Typical Litigation Funding Agreement
Example
Role and Key Benefits
Litigation funding offers a compelling value proposition for sophisticated investors seeking uncorrelated, non-market-dependent returns.
Key benefits include:
Low correlation to equity and bond markets
Attractive risk-adjusted returns in both rising and falling economic conditions
Access to unique return drivers tied to legal outcomes, not macroeconomic events
Social alignment in many cases, enabling access to justice and leveling the legal playing field
Key Investment Risks
As with any alternative asset class, litigation funding carries specific risks that require professional oversight and rigorous selection:
Binary outcomes – success is often case-dependent, with full or partial loss of capital possible
Lengthy timelines – resolution can take years, affecting liquidity
Regulatory and jurisdictional variation – laws differ widely across markets, requiring deep legal expertise
Reputation risk – particularly in cases of public interest or ethical complexity
Our clients well-managed litigation finance portfolios are spread capital across multiple claims, jurisdictions, and legal strategies to balance these risks.

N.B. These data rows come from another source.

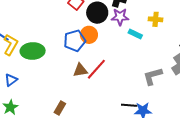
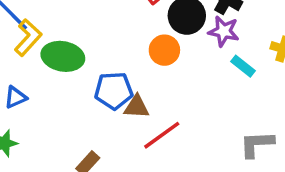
blue pentagon: (75, 41) -> (114, 91), moved
red line: (96, 69) -> (162, 135), moved

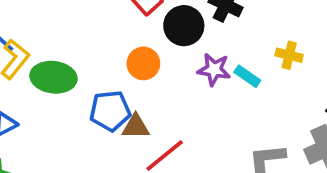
purple star: (224, 31) -> (214, 69), moved
orange circle: (164, 50) -> (143, 63), moved

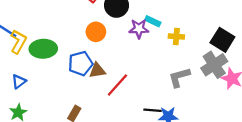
yellow cross: (289, 55) -> (176, 37), moved
cyan rectangle: (247, 76) -> (153, 21), moved

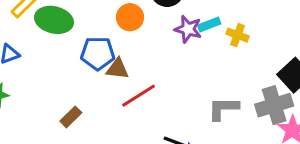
cyan rectangle: (153, 21) -> (209, 24), turned -63
yellow cross: (176, 37) -> (237, 35), moved

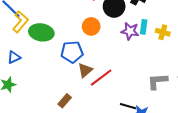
cyan rectangle: (209, 24) -> (144, 27), turned -56
brown triangle: (117, 69) -> (85, 70), moved, turned -42
brown rectangle: (71, 117) -> (65, 101), moved

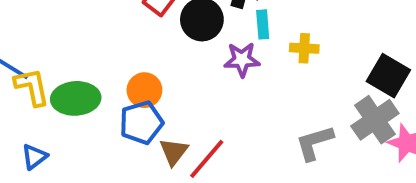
yellow L-shape: (20, 22) -> (32, 87), turned -40
orange circle: (91, 26) -> (144, 90), moved
cyan rectangle: (144, 27) -> (263, 24), moved

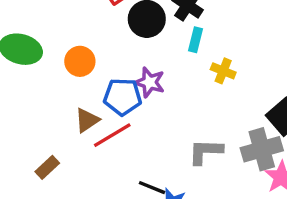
purple star: (242, 60) -> (150, 82), moved
blue pentagon: (141, 123) -> (123, 97), moved

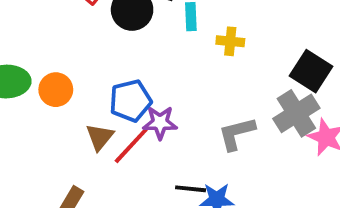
orange circle: (80, 61) -> (56, 90), moved
purple star: (150, 82) -> (160, 123), moved

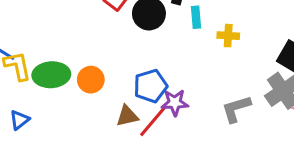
brown triangle: (100, 137) -> (127, 116), turned 40

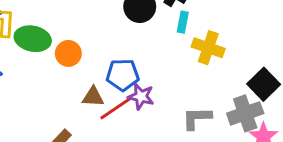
yellow cross: (228, 36) -> (208, 48), size x1.5

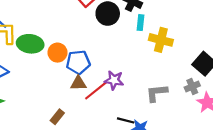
blue pentagon: (123, 75) -> (78, 62), moved
gray cross: (245, 113) -> (192, 87), size x0.6

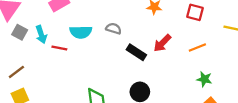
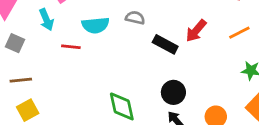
gray square: (20, 32) -> (15, 43), moved
cyan arrow: (41, 34) -> (46, 20), moved
brown line: (16, 72) -> (21, 80), turned 36

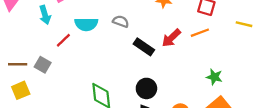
orange line: (239, 33) -> (200, 33), moved
gray square: (15, 43) -> (43, 65), moved
red line: (71, 47) -> (63, 40), turned -56

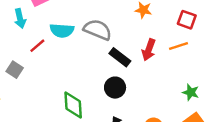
gray semicircle: (121, 21) -> (98, 30), size x1.6
red arrow: (171, 38) -> (149, 50), turned -30
black circle: (146, 88) -> (115, 88), moved

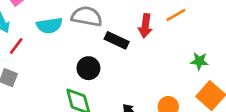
red line: (37, 46) -> (16, 46), moved
black circle: (115, 88) -> (88, 68), moved

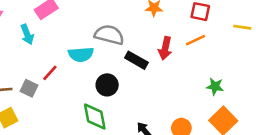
cyan semicircle: (49, 25) -> (81, 54), moved
red line: (16, 46) -> (50, 73), moved

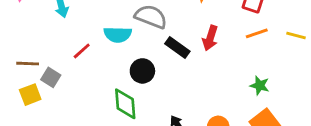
yellow line: (242, 27) -> (296, 35), moved
orange line: (196, 40) -> (257, 33), moved
gray square: (29, 88) -> (51, 77), moved

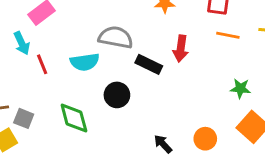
orange line: (257, 33) -> (228, 35), turned 40
red line: (82, 51) -> (42, 64), moved, turned -60
green diamond: (125, 104) -> (74, 118), moved

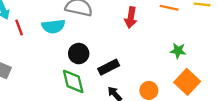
black rectangle: (149, 64) -> (109, 67), moved, turned -54
green diamond: (74, 118) -> (73, 81), moved

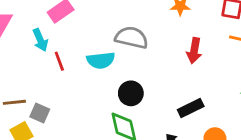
black rectangle: (109, 67) -> (191, 108), moved

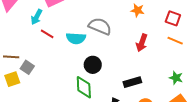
cyan arrow: (40, 40) -> (37, 17), turned 42
red line: (59, 61) -> (47, 34), turned -48

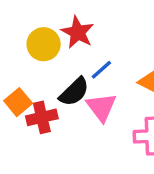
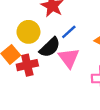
yellow circle: (44, 44) -> (28, 32), moved

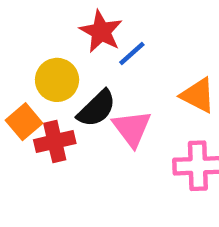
blue line: (69, 32) -> (132, 53), moved

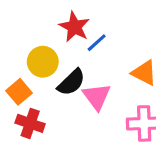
red cross: (55, 142) -> (30, 123), moved, turned 32

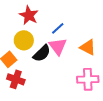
red star: (74, 27) -> (29, 15), moved
pink triangle: (97, 97) -> (58, 46), moved

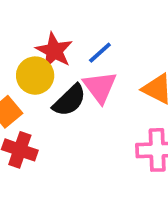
red star: (29, 15) -> (54, 51), moved

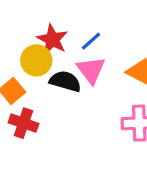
black semicircle: (69, 100) -> (65, 81), turned -120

Is Litigation Funding a Socially Conscious Investment?
While litigation funding is primarily a financial strategy, it is increasingly recognised as a form of socially conscious or impact-aligned investing - particularly when it supports access to justice, levels the legal playing field, and enables valid claims to proceed that might otherwise go unheard.

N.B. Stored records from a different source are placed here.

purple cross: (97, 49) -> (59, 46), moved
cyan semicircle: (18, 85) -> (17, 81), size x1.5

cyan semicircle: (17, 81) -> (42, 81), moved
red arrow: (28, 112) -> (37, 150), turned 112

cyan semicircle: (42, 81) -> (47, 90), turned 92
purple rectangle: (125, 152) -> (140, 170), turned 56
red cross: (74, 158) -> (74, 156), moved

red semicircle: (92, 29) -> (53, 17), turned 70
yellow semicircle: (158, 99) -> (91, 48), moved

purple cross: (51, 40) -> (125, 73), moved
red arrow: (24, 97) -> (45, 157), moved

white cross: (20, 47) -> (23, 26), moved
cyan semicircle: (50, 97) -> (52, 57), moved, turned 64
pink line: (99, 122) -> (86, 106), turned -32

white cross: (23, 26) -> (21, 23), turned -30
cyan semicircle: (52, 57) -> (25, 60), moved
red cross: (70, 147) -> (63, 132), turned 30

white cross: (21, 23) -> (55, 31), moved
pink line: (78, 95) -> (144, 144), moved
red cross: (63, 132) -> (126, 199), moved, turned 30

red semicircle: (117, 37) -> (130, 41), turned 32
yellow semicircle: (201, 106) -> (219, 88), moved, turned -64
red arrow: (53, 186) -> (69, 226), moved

When thoughtfully applied, litigation funding can:
Promote fairness by allowing individuals, small businesses, and under-resourced parties to pursue legitimate legal claims
Hold powerful institutions accountable, especially in commercial disputes, class actions, and corporate misconduct cases
Support transparency and the rule of law, particularly in jurisdictions where justice is prohibitively expensive
Enable ESG-related legal actions, including environmental harm, labour rights, and corporate governance disputes
Of course, not all litigation funding is impact-driven - some investments are purely opportunistic. However, for investors who value purpose alongside performance, this asset class can provide both.
Common Misconceptions
“It’s only for desperate plaintiffs.”
In reality, many large corporates and institutions use litigation funding to manage risk and free up capital for other priorities.
“Funders influence legal decisions.”
Funders have no control over legal strategy or case management. The independence of legal counsel is maintained at all times.
“It’s too risky.”
While litigation inherently carries risk, structured funding models, diversification, and strict due diligence significantly mitigate downside exposure.

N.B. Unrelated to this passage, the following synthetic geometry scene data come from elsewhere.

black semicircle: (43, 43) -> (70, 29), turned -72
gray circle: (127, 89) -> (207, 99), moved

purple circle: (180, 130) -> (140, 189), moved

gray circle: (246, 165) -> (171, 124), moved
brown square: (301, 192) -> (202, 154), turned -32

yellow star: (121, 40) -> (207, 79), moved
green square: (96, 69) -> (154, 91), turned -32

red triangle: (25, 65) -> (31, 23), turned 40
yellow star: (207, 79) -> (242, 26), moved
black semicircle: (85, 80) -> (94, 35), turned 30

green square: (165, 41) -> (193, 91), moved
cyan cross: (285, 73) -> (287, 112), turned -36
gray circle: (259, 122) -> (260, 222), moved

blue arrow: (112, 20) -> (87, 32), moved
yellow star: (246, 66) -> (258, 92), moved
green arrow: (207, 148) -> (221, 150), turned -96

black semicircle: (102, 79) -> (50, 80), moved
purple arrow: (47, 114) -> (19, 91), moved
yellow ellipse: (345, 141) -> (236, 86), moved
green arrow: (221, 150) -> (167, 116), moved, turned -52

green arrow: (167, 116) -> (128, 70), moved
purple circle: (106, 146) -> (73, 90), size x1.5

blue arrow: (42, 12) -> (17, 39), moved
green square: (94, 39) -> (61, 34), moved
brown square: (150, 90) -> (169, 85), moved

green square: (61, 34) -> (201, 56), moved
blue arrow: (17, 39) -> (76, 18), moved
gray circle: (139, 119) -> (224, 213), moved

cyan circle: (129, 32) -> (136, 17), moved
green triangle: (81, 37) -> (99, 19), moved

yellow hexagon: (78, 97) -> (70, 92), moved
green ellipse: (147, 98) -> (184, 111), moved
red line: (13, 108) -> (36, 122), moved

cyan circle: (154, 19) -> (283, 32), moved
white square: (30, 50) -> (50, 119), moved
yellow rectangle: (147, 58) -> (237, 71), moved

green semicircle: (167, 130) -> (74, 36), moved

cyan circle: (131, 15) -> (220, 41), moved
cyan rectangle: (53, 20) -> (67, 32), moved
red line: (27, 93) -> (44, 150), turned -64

Case Study: Bates & Others v. Post Office Ltd
Between 2000 and 2014, hundreds of UK sub-postmasters were wrongfully accused of theft and fraud due to faults in the Post Office's Horizon IT system. Many faced financial ruin, criminal convictions, and personal hardship. In 2019, 555 sub-postmasters, led by Alan Bates, initiated a group litigation against the Post Office. This legal action was made possible through litigation funding, which provided the necessary resources to challenge a well-resourced defendant.
The High Court ruled in favor of the claimants, acknowledging the system's faults and the injustices suffered. This case not only rectified individual wrongs but also prompted a broader examination of institutional accountability within the UK's postal system.
Source: The Guardian
Disclaimer
The Blackbridge Group do not provide Financial Services, they provide a private capital marketplace by which it may introduce potential accredited investors to asset-based Investee Entities. Any securities or participation interests which are issued or sold, as a result of such introduction, will be issues by the Investee Entity or by another person affiliated with the Investee Entity (for example a current shareholder/founder of the Investee Entity). The Blackbridge Group is not engaged in a business of providing financial services and does not hold an Australian or any other Financial Services Licence.